6 custom skills (assign-task, dispatch-webhook, daily-briefing, task-capture, qmd-brain, tts-voice) with technical documentation. Compatible with Claude Code, OpenClaw, Codex CLI, and OpenCode.
1.4 KiB
Talk Mode Documentation
Overview
Talk Mode enables continuous voice conversations through a cycle of listening, transcription, model processing, and text-to-speech playback.
Core Functionality
The system operates in three phases: Listening, Thinking, Speaking. Upon detecting a brief silence, the transcript is sent to the model via the main session, and responses are both displayed in WebChat and spoken aloud using ElevenLabs.
Voice Control
Responses can include a JSON directive as the first line to customize voice settings:
{ "voice": "<voice-id>", "once": true }
Supported parameters include voice selection, model specification, speed, stability, and various ElevenLabs-specific options. The once flag limits changes to the current reply only.
Configuration
Settings are managed in ~/.openclaw/openclaw.json with options for voice ID, model selection, output format, and API credentials. The system defaults to eleven_v3 model with interruptOnSpeech enabled.

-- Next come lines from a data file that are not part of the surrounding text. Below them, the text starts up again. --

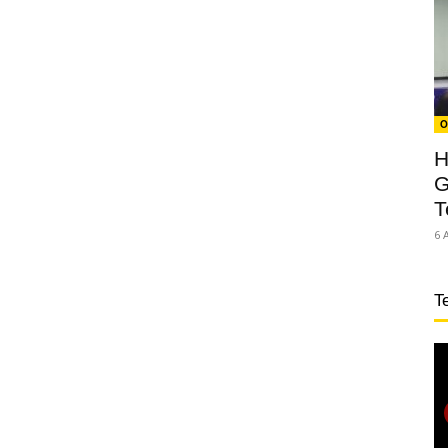
O
H
G
T
6 
T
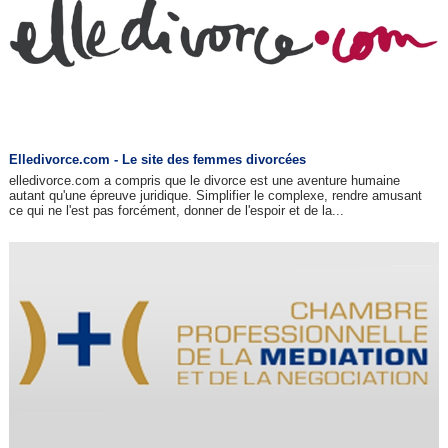
Elledivorce.com - Le site des femmes divorcées
elledivorce.com a compris que le divorce est une aventure humaine
autant qu'une épreuve juridique. Simplifier le complexe, rendre amusant
ce qui ne l'est pas forcément, donner de l'espoir et de la...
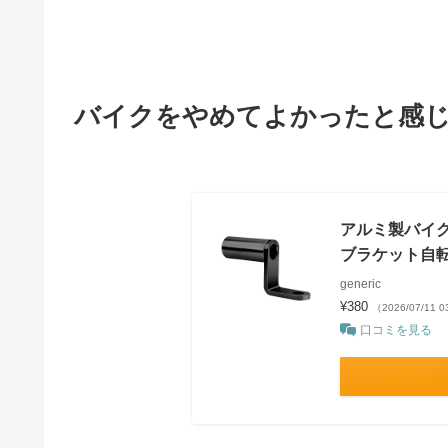
バイクをやめてよかったと感じ
アルミ製バイク
ブラケット自転
generic
¥380
（2026/07/11 
口コミを見る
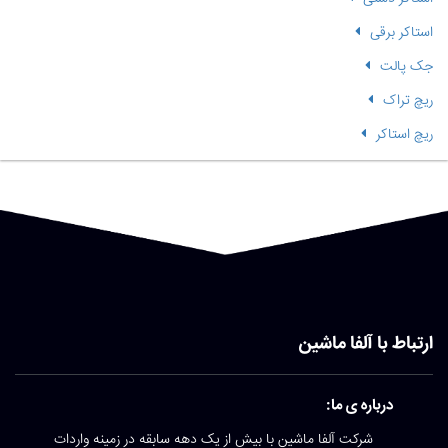
استاکر برقی
جک پالت
ریچ تراک
ریچ استاکر
ارتباط با آلفا ماشین
درباره ی ما:
شرکت آلفا ماشین با بیش از یک دهه سابقه در زمینه واردات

Platform-Specific Behavior
macOS displays an always-on overlay with visual indicators for each phase and allows interruption when users speak during assistant responses. The UI includes menu bar toggle, configuration tab, and cloud icon controls.
Technical Requirements
The feature requires Speech and Microphone permissions and supports various PCM and MP3 output formats across macOS, iOS, and Android platforms for optimized latency.